The data was transferred to GPMDB from TRANCHE.
This study demonstrates that it is possible to generate very good results from membrane proteins isolated from tissue, even
those that do not readily dissolve in detergent solutions, such as lipid raft proteins. GO analysis of the
resulting protein identifications shows very significant enrichments in proteins known to be either integral
membrane, membrane associated or part of the extracellular matrix.
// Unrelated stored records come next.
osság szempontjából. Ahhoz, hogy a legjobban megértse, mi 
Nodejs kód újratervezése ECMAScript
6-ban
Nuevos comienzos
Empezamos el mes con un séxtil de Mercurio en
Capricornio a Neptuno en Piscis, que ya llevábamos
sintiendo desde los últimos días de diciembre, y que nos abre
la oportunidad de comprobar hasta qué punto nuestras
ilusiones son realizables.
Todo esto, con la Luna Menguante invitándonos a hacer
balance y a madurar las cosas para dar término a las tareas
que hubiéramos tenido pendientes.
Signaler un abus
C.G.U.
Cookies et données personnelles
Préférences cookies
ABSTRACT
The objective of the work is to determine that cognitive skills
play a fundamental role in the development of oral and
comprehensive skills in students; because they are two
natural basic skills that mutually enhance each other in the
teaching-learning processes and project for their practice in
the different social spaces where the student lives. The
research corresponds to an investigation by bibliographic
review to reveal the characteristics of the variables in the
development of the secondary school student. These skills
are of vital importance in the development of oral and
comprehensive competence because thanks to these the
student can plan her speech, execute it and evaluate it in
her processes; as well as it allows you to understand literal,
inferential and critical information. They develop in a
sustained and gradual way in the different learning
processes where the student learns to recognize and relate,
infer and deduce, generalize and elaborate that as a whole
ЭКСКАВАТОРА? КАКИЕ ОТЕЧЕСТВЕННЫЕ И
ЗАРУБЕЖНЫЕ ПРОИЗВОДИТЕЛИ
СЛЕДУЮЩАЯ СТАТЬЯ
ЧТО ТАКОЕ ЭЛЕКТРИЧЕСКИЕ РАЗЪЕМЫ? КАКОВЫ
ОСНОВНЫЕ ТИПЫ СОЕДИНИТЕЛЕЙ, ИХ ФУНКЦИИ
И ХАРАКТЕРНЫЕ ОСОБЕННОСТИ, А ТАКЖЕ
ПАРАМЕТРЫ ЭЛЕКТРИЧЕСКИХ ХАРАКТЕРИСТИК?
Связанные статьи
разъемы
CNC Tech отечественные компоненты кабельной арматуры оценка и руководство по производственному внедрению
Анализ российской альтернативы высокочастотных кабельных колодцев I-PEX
Data set of the week: (2010/04/18) Targeted tandem affinity purification of PSD-95 recovers core postsynaptic complexes and schizophrenia susceptibility proteins.
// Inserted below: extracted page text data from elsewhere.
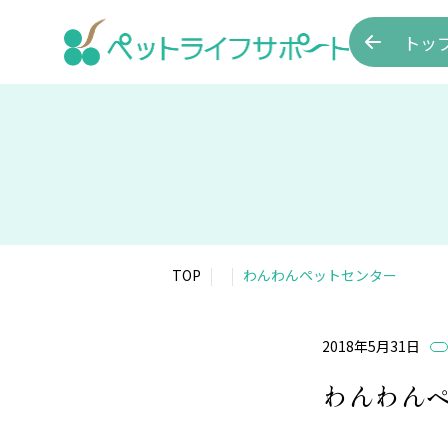
トッ
TOP
わんわんペットセンター
2018年5月31日
わんわん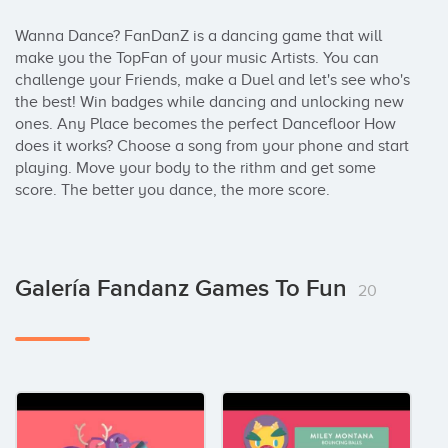
Wanna Dance? FanDanZ is a dancing game that will 
make you the TopFan of your music Artists. You can 
challenge your Friends, make a Duel and let's see who's 
the best! Win badges while dancing and unlocking new 
ones. Any Place becomes the perfect Dancefloor How 
does it works? Choose a song from your phone and start 
playing. Move your body to the rithm and get some 
score. The better you dance, the more score.
Galería Fandanz Games To Fun
20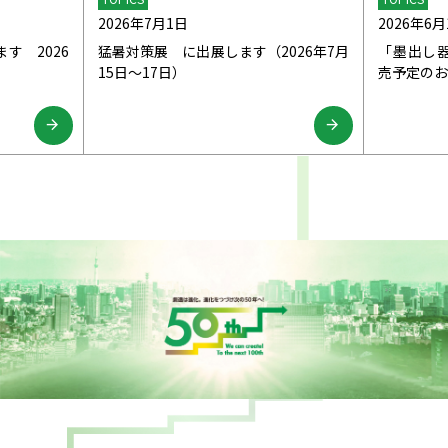
2026年7月1日
2026年6月
ます 2026
猛暑対策展 に出展します（2026年7月
「墨出し
15日～17日）
売予定のお
arrow_forward
arrow_forward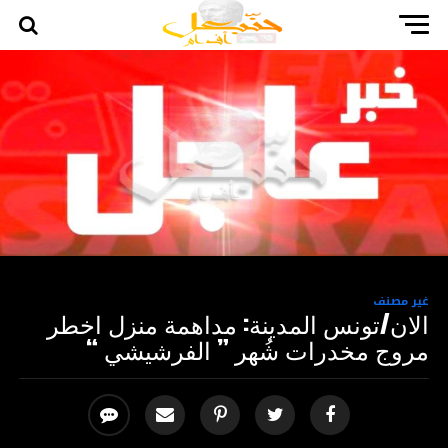
غير مصنف
الان/تونس المدينة: مداهمة منزل اخطر
مروج مخدرات شُهر ” الفرشيشي “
This data set contains 70 LC/MS/MS runs obtained
using TAP-tag protein isolation, SDS-PAGE separation followed by tandem mass spectrometry. It was originally published by Fernández E, Collins MO, Uren RT, Kopanitsa MV, Komiyama NH, Croning MD, Zografos L, Armstrong JD, Choudhary JS, Grant SG. Mol Syst Biol. 2009;5:269
(PubMed).
The data corresponds to the PeptideAtlas accession PAe001454 and was transferred to GPMDB.
The results are a good demonstration of the depth and detail of a particular molecular system that can be
obtained by coupling TAP-tagging with protein and subsequent peptide separations. The use of multiple gel
slices allows a depth of proteome coverage that would be difficult to obtain using other techniques.
Updated NCBI bacterial proteomes (2010/04/15)
The public GPM search servers have been updated with the most recent
set of bacterial proteomes available from the US National Center for Biotechnology Information.
This new set of sequences
adds approximately 200 new species to the list of proteomes available. Multiple
new species of human pathogens have been added, as well as additional strains of
species previously available.
ENSEMBL changes affecting GPM species (2010/04/13)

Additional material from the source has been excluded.